Pearly Gates stands or falls on its characterisation, as although all the elements of a classical tragedy are present (a tragically flawed hero, karmic come-uppance in the offing and even a Greek chorus, of a kind, in the shape of an anonymous caller who regularly phones Pearly to assure him in emphatic invective that he’s going to get it), this is a character-driven novel. The work of bringing Pearly alive is masterfully done. Marshall tells his story from his customary eye-of-god point of view: we get to know Pearly not only from the privileged window we have into his own thoughts, but also by observing the little ways in which the other characters react to him. In a meeting with the local MP and the council CEO, Pearly offers to reminisce about the times he played rugby against Fijian opponents: the way they politely discourage him tells us volumes about his proclivity for such self-centred reminiscence, perhaps even casual racism. Similarly, Pearly’s marriage to Helen is beautifully depicted, with all the areas where ground is given, where one boosts the other or ballasts their ambitions, the way in which life partners lean upon one another, or strain gently away.

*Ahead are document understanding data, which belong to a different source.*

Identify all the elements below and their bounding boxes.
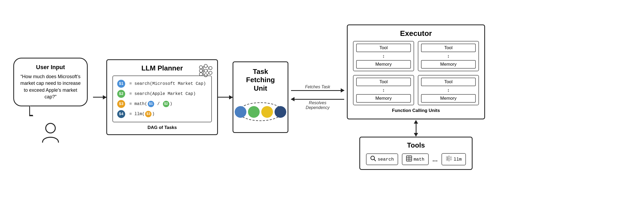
svg-point-8 [209,71,212,74]
tools-box: Tools search [359,137,473,170]
memory-label-1: Memory [356,60,411,69]
var-badge-1: $1 [117,80,125,88]
circles-row [235,106,286,118]
svg-point-5 [204,69,207,72]
math-icon [406,156,412,163]
dag-code-4b: ) [152,112,155,116]
memory-label-2: Memory [421,60,476,69]
tool-label-2: Tool [421,44,476,52]
executor-box: Executor Tool ↕ Memory Tool ↕ Memory [347,24,485,119]
svg-point-0 [46,123,55,133]
var-inline-3: $3 [145,111,151,117]
double-arrow-section: Fetches Task ResolvesDependency [288,85,347,110]
search-tool-label: search [378,157,394,162]
svg-point-34 [450,157,452,158]
tools-row: search math .. [366,153,466,165]
svg-line-46 [450,160,451,161]
user-icon [41,122,60,147]
arrow-ud-4: ↕ [447,88,450,93]
vert-arrowhead-down [414,133,418,137]
dag-row-3: $3 = math( $1 / $2 ) [117,100,207,108]
resolves-dependency-label: ResolvesDependency [291,101,344,110]
vert-arrowhead-up [414,120,418,124]
svg-line-16 [207,66,209,68]
circles-container [233,97,288,127]
llm-planner-box: LLM Planner $1 = search(Microsoft Market… [106,59,218,135]
svg-line-43 [450,156,451,157]
svg-line-17 [207,68,209,71]
fetches-task-line [291,90,344,91]
svg-point-30 [446,159,447,161]
llm-icon [446,155,452,163]
svg-point-33 [448,160,449,161]
var-inline-1: $1 [148,101,154,107]
svg-point-29 [446,158,447,159]
svg-point-32 [448,158,449,159]
user-input-text: “How much does Microsoft’s market cap ne… [20,73,81,100]
tools-title: Tools [366,141,466,149]
llm-tool-label: llm [454,157,462,162]
arrow-llm-to-task [218,97,233,98]
vert-line [416,124,416,133]
var-badge-2: $2 [117,90,125,98]
resolves-dependency-arrowhead [291,97,294,101]
dag-code-2: = search(Apple Market Cap) [127,91,196,96]
tool-label-3: Tool [356,78,411,86]
fetches-task-arrowhead [341,88,344,93]
dag-label: DAG of Tasks [112,125,212,130]
svg-point-35 [450,159,452,160]
task-fetching-title: TaskFetchingUnit [246,68,275,93]
right-column: Executor Tool ↕ Memory Tool ↕ Memory [347,24,485,170]
vert-arrow [414,119,418,137]
tools-ellipsis: ... [432,156,438,163]
executor-grid: Tool ↕ Memory Tool ↕ Memory Tool [353,41,479,105]
tool-memory-unit-1: Tool ↕ Memory [353,41,414,71]
tool-memory-unit-3: Tool ↕ Memory [353,75,414,105]
memory-label-4: Memory [421,94,476,103]
nn-icon [198,63,213,79]
diagram-container: User Input “How much does Microsoft’s ma… [0,0,644,205]
math-tool-label: math [414,157,424,162]
arrow-ud-1: ↕ [382,54,385,58]
llm-planner-title: LLM Planner [112,64,212,72]
var-inline-2: $2 [163,101,169,107]
svg-line-44 [450,157,451,158]
svg-point-4 [204,64,207,68]
svg-point-3 [199,73,203,76]
tool-label-4: Tool [421,78,476,86]
circle-green [248,106,260,118]
user-input-section: User Input “How much does Microsoft’s ma… [8,58,93,147]
dag-row-1: $1 = search(Microsoft Market Cap) [117,80,207,88]
svg-line-19 [207,73,209,75]
tool-memory-unit-4: Tool ↕ Memory [418,75,479,105]
fetches-task-arrow: Fetches Task [291,85,344,91]
arrow-ud-3: ↕ [382,88,385,93]
task-fetching-box: TaskFetchingUnit [233,61,288,133]
user-input-title: User Input [20,64,81,71]
var-badge-4: $4 [117,110,125,118]
dag-code-3b: / [155,102,162,106]
svg-point-7 [209,66,212,70]
svg-point-1 [199,66,203,69]
svg-line-18 [207,71,209,73]
tool-item-math: math [402,153,429,165]
circle-dark [275,106,286,118]
arrow-user-to-llm [93,97,106,98]
dag-row-2: $2 = search(Apple Market Cap) [117,90,207,98]
svg-point-31 [448,156,449,157]
svg-point-2 [199,69,203,72]
dag-row-4: $4 = llm( $3 ) [117,110,207,118]
svg-line-45 [450,158,451,159]
dag-code-1: = search(Microsoft Market Cap) [127,81,206,86]
dag-code-3: = math( [127,102,147,106]
tool-label-1: Tool [356,44,411,52]
executor-title: Executor [353,29,479,38]
svg-line-22 [374,160,376,161]
resolves-dependency-arrow: ResolvesDependency [291,99,344,110]
fetches-task-label: Fetches Task [291,85,344,89]
tool-item-search: search [366,153,398,165]
speech-bubble: User Input “How much does Microsoft’s ma… [13,58,88,106]
var-badge-3: $3 [117,100,125,108]
dag-code-4: = llm( [127,112,145,116]
svg-rect-23 [406,156,412,161]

Perhaps the deftest touch of all is the way in which, nearly 100 pages in, a gentle dissonance opens between the narrative point of view, which has thitherto been one of benign approval of Pearly and his doings, and the reader’s own reaction to Pearly’s clumsy advance on Charlotte, his client. It is a subtle, but unmistakeable clue, and not only are you, the reader, placed on your guard – not even god is a reliable narrator – but you are also reminded that none of this control of narrative technique is as easy as it looks.

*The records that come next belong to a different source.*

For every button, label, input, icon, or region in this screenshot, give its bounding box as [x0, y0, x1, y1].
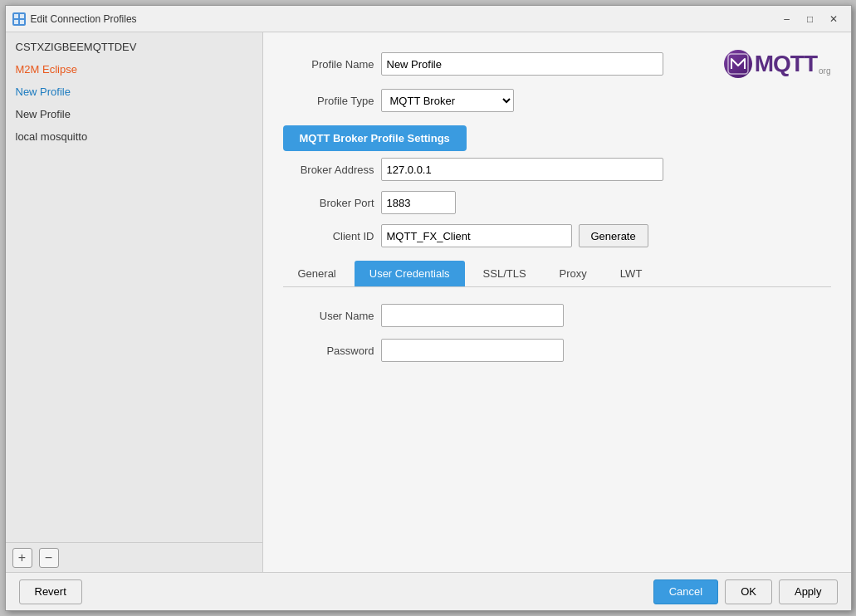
profile-type-label: Profile Type	[283, 95, 374, 107]
profile-name-row: Profile Name	[283, 49, 831, 79]
password-row: Password	[283, 339, 831, 362]
sidebar-list: CSTXZIGBEEMQTTDEV M2M Eclipse New Profil…	[6, 32, 262, 542]
password-input[interactable]	[381, 339, 564, 362]
mqtt-logo-dot: org	[819, 66, 830, 76]
user-name-label: User Name	[283, 310, 374, 322]
sidebar-item-local[interactable]: local mosquitto	[6, 125, 262, 148]
svg-rect-3	[20, 20, 24, 24]
sidebar-item-cstx[interactable]: CSTXZIGBEEMQTTDEV	[6, 36, 262, 58]
profile-type-select[interactable]: MQTT Broker MQTT Broker (SSL) Amazon AWS…	[381, 89, 514, 112]
tab-lwt[interactable]: LWT	[605, 261, 657, 286]
broker-address-input[interactable]	[381, 158, 663, 181]
mqtt-logo-area: MQTT org	[723, 49, 831, 79]
broker-settings-section: Broker Address Broker Port Client ID Gen…	[283, 158, 831, 247]
close-button[interactable]: ✕	[823, 10, 844, 28]
mqtt-settings-header-button[interactable]: MQTT Broker Profile Settings	[283, 125, 467, 151]
ok-button[interactable]: OK	[725, 579, 772, 604]
client-id-row: Client ID Generate	[283, 224, 831, 247]
svg-rect-1	[20, 14, 24, 18]
generate-button[interactable]: Generate	[579, 224, 648, 247]
mqtt-logo-icon	[723, 49, 753, 79]
profile-type-row: Profile Type MQTT Broker MQTT Broker (SS…	[283, 89, 831, 112]
window-title: Edit Connection Profiles	[31, 13, 776, 25]
profile-name-input[interactable]	[381, 52, 663, 76]
window-icon	[12, 12, 26, 26]
client-id-input[interactable]	[381, 224, 572, 247]
svg-rect-0	[14, 14, 18, 18]
main-window: Edit Connection Profiles – □ ✕ CSTXZIGBE…	[5, 5, 852, 611]
minimize-button[interactable]: –	[776, 10, 798, 28]
revert-button[interactable]: Revert	[19, 579, 82, 604]
sidebar-item-m2m[interactable]: M2M Eclipse	[6, 58, 262, 81]
tab-proxy[interactable]: Proxy	[545, 261, 602, 286]
password-label: Password	[283, 345, 374, 357]
broker-port-label: Broker Port	[283, 197, 374, 209]
window-controls: – □ ✕	[776, 10, 844, 28]
tab-general[interactable]: General	[283, 261, 351, 286]
sidebar-footer: + −	[6, 542, 262, 572]
profile-name-label: Profile Name	[283, 58, 374, 71]
tabs-row: General User Credentials SSL/TLS Proxy L…	[283, 261, 831, 287]
broker-port-row: Broker Port	[283, 191, 831, 214]
tab-ssl-tls[interactable]: SSL/TLS	[468, 261, 541, 286]
broker-address-label: Broker Address	[283, 164, 374, 176]
mqtt-logo: MQTT org	[723, 49, 831, 79]
maximize-button[interactable]: □	[800, 10, 821, 28]
remove-profile-button[interactable]: −	[39, 548, 59, 568]
apply-button[interactable]: Apply	[779, 579, 838, 604]
window-body: CSTXZIGBEEMQTTDEV M2M Eclipse New Profil…	[6, 32, 851, 572]
profile-header-section: Profile Name	[283, 49, 831, 112]
mqtt-logo-text: MQTT	[755, 51, 817, 77]
sidebar-item-new1[interactable]: New Profile	[6, 81, 262, 103]
user-name-row: User Name	[283, 304, 831, 327]
svg-rect-2	[14, 20, 18, 24]
add-profile-button[interactable]: +	[12, 548, 32, 568]
cancel-button[interactable]: Cancel	[653, 579, 718, 604]
main-panel: Profile Name	[263, 32, 851, 572]
tab-user-credentials[interactable]: User Credentials	[355, 261, 465, 286]
user-name-input[interactable]	[381, 304, 564, 327]
tab-content-user-credentials: User Name Password	[283, 304, 831, 362]
sidebar-item-new2[interactable]: New Profile	[6, 103, 262, 125]
client-id-label: Client ID	[283, 230, 374, 242]
broker-port-input[interactable]	[381, 191, 456, 214]
broker-address-row: Broker Address	[283, 158, 831, 181]
bottom-bar: Revert Cancel OK Apply	[6, 572, 851, 610]
titlebar: Edit Connection Profiles – □ ✕	[6, 6, 851, 32]
sidebar: CSTXZIGBEEMQTTDEV M2M Eclipse New Profil…	[6, 32, 263, 572]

It is the attendance of an old boy of Pearly’s former high school at its 125th anniversary that precipitates the moral climax of the novel. Andrew Nisse was dux in the year that Pearly was head boy: he barely featured on Pearly’s radar, as the only sport he played (badminton) was beneath Pearly’s dignity. But Andrew has gone on to achieve international renown in economics and has been knighted. The speech he delivers in reply to Pearly’s own throws Pearly’s life into perspective for him: it is cosmopolitan, challenging and focused on the future, whereas Pearly’s is parochial, complacent and full of self-satisfied reminiscence. By now, we know Pearly. We know his good points – he is generous, and not without empathy. But we also know his bad points. He tends to be vain, ambitious and therefore determined to cut a dash. We’ve seen how these failings can trip him up. The burning question is whether he can see these things in himself and for what they are, and having done so, what action he will feel compelled to take. We live in a self-justificatory age, where excuses are openly carried and swiftly unholstered whenever blame is aimed our way. It is one of the ironies of our times that self-absorption seldom runs to moral self-awareness. Well, then. Pearly Gates might just be an example to us all.
John McCrystal is a Wellington-based writer.